Kale – Perennial Information

  • Your plants will arrive as a single rooted cutting in a 9cm pot, ready to be planted out

  • Number of vegetable plant plugs in the box: 1
  • Latin name for Kale – Perennial: Brassica oleracea

The story goes that Perennial Kale is a green Kale that was crossed with a Brussels Sprout, that was then re-crossed with Purple Sprouting Broccoli. In effect, it has some of the best characteristics of a range of different Brassica plants. It also goes by the name ‘Collard Greens’ and in times gone by it was a firm favourite at the dinner table.

Perennial Kale will give you a steady supply of rich, green leaves with deep red stems throughout the winter. Most Kales go to seed come Spring. However, Perennial Kale will also give you a secondary crop of side shoots. It is a great source of vitamin A, potassium, & calcium, and we think its useful perennial growth habit means it should be re-introduced to our gardens!

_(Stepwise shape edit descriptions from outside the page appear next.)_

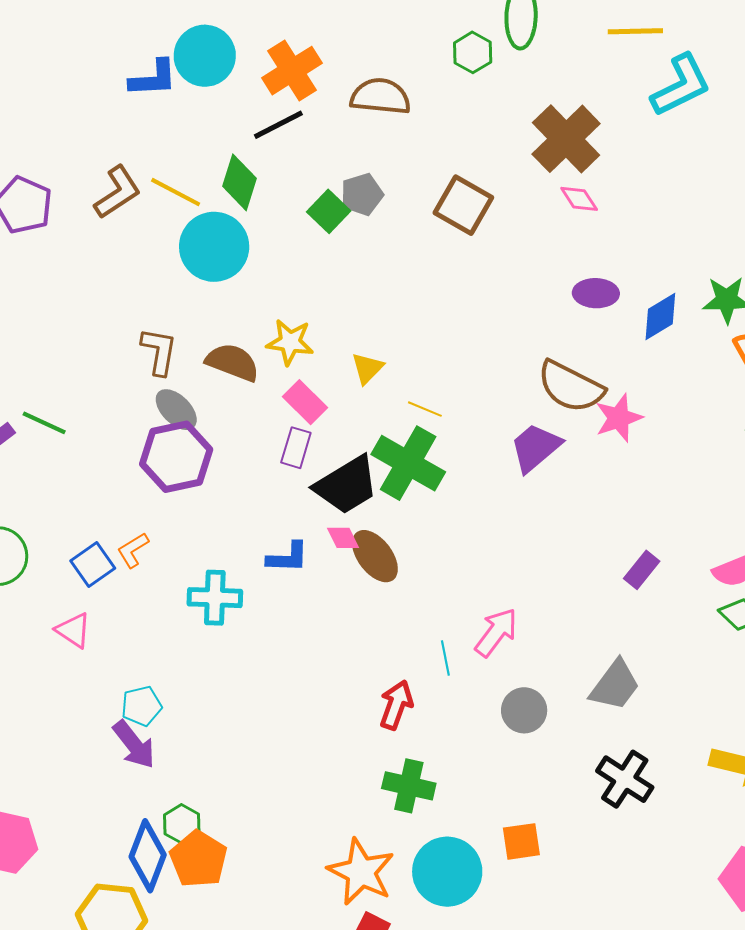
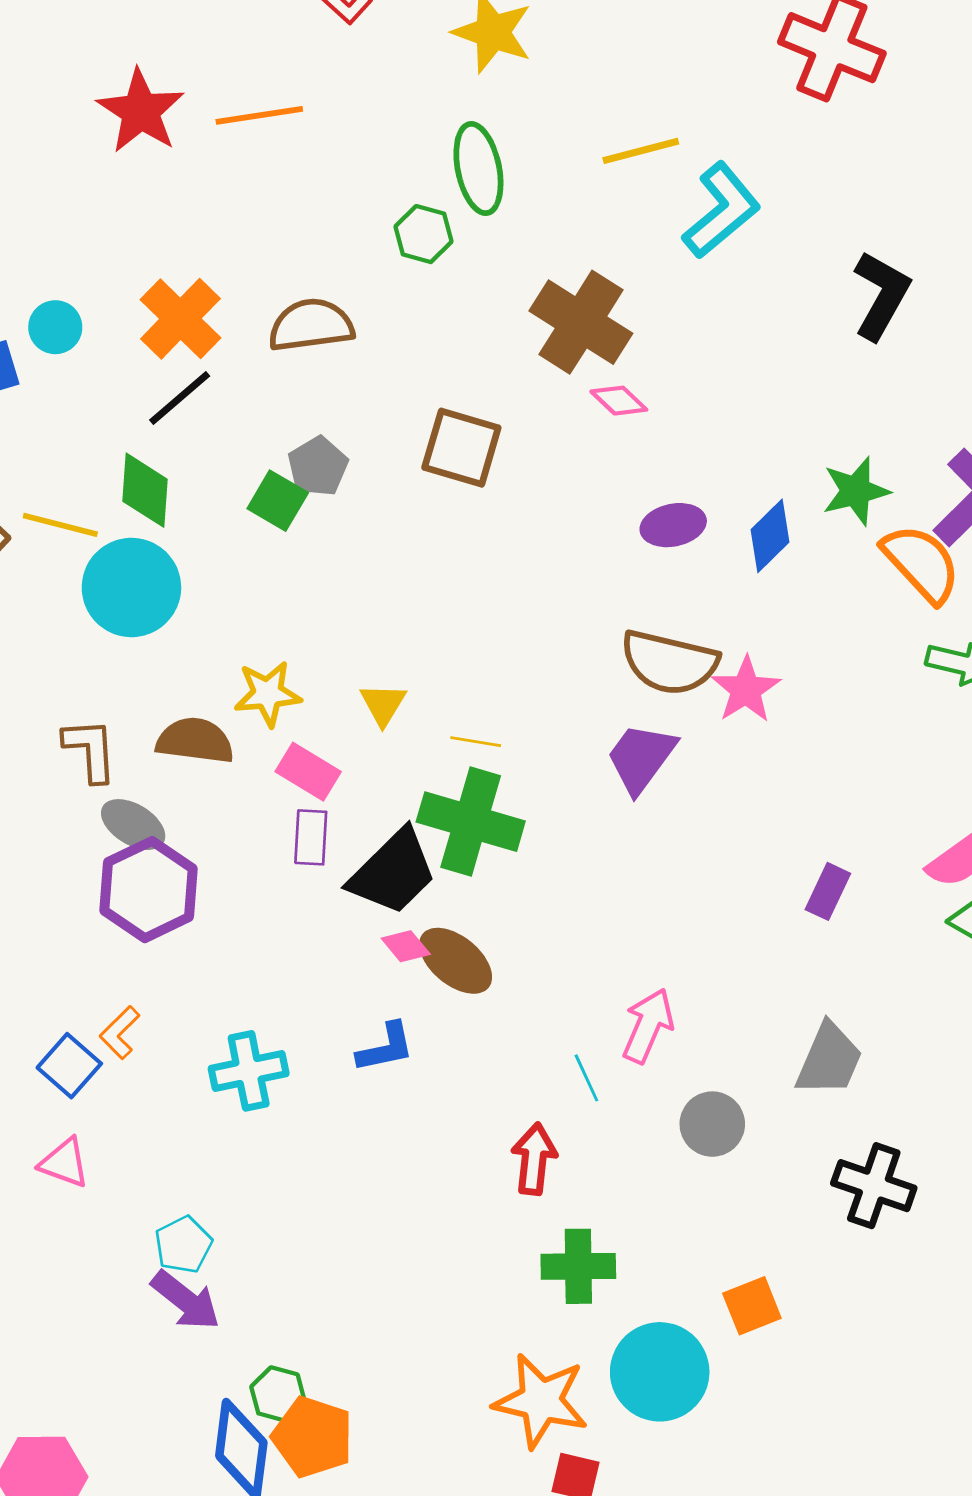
cyan circle: (205, 56) -> (55, 327), size x0.6
blue L-shape: (288, 557) -> (386, 1048), moved

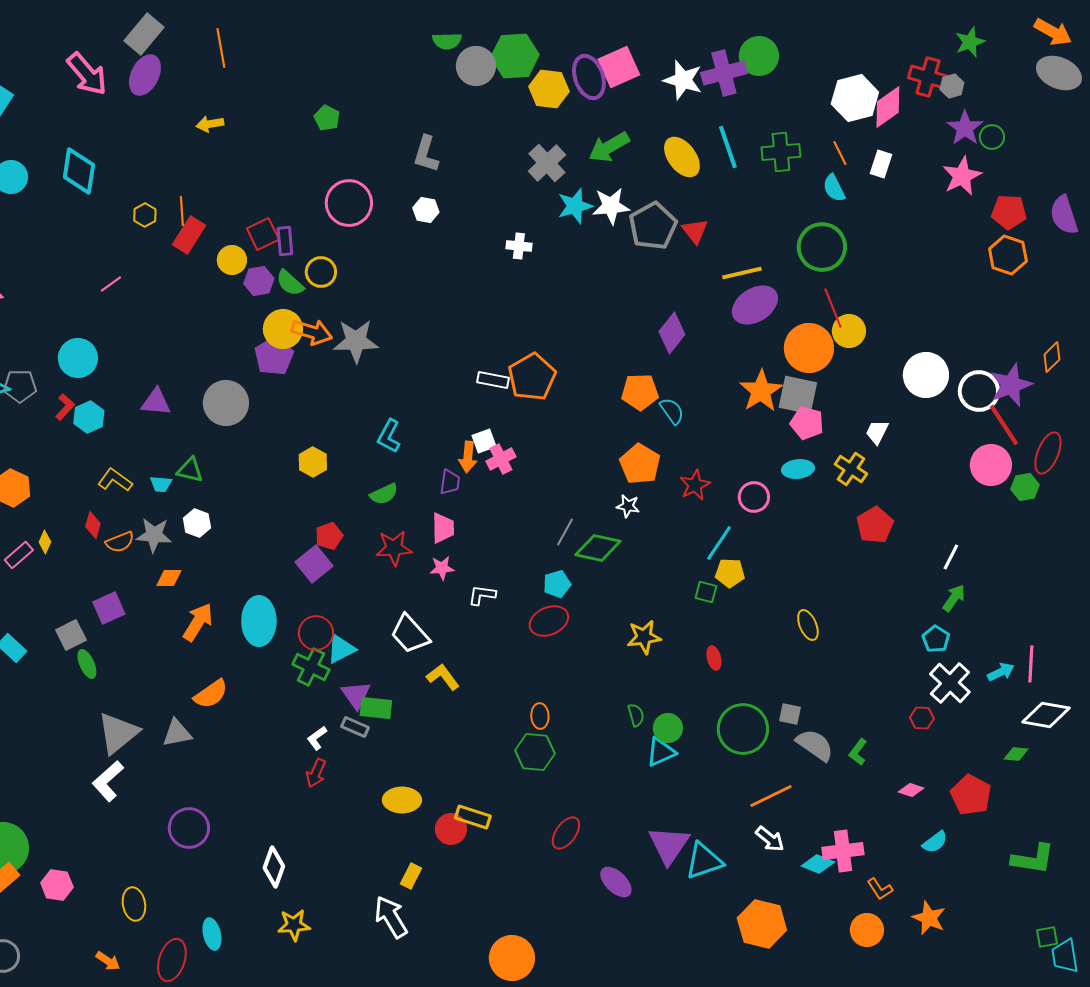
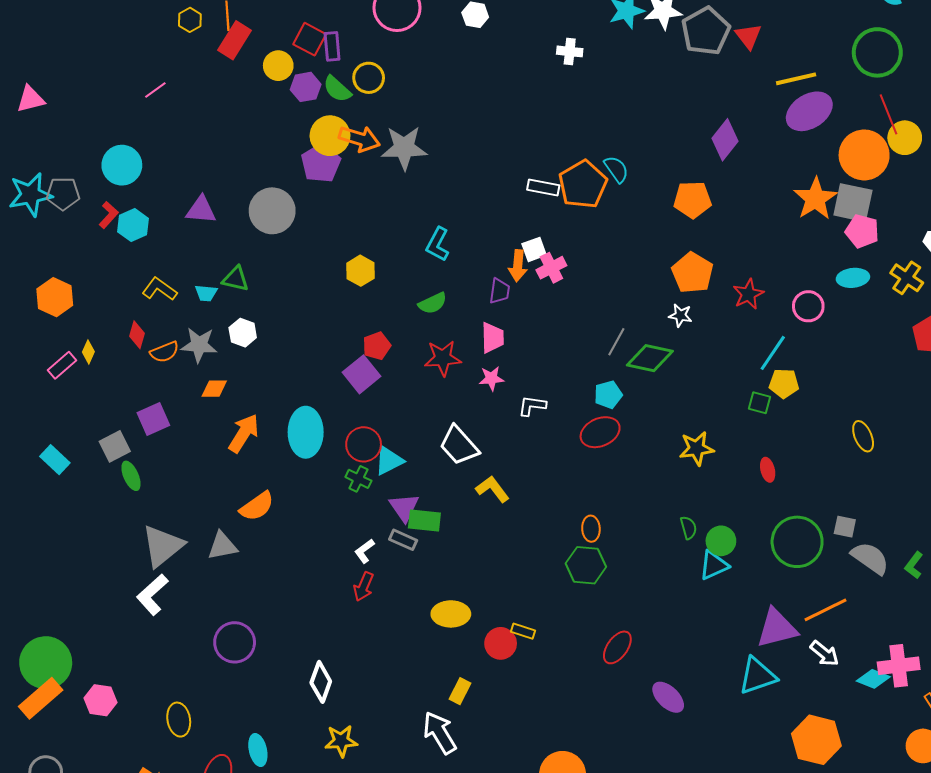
red square: (263, 234) -> (310, 39), turned -36
cyan semicircle: (672, 411) -> (616, 169), moved
green cross: (311, 667) -> (358, 479), size x0.7
yellow rectangle: (473, 817) -> (523, 631), size x0.7
purple triangle: (669, 845) -> (777, 628), moved, turned 42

What to do when your plants arrive

  1. Unpack them. Your seedlings will arrive carefully packed in bio-degradable straw, cardboard and paper. They may look a little bit bedraggled from their journey. Don’t panic – this is totally normal and they should soon perk up. Please try and unpack your plants as soon as they arrive, as every extra hour they spend in the box will add to the stress of travelling to their new home.
  2. Give them a drink. Having spent a day or two in the post, your new plants will be thirsty! Stand them up in some fresh water for a few minutes to make sure their roots have been thoroughly soaked before planting.
  3. Plant them out into their forever home! Your plants can’t wait to get their roots into the soil. Plant them out according to the instructions that will have come in the box with them. Make sure you water them in well, and give them plenty to drink until their roots have had a chance to get settled.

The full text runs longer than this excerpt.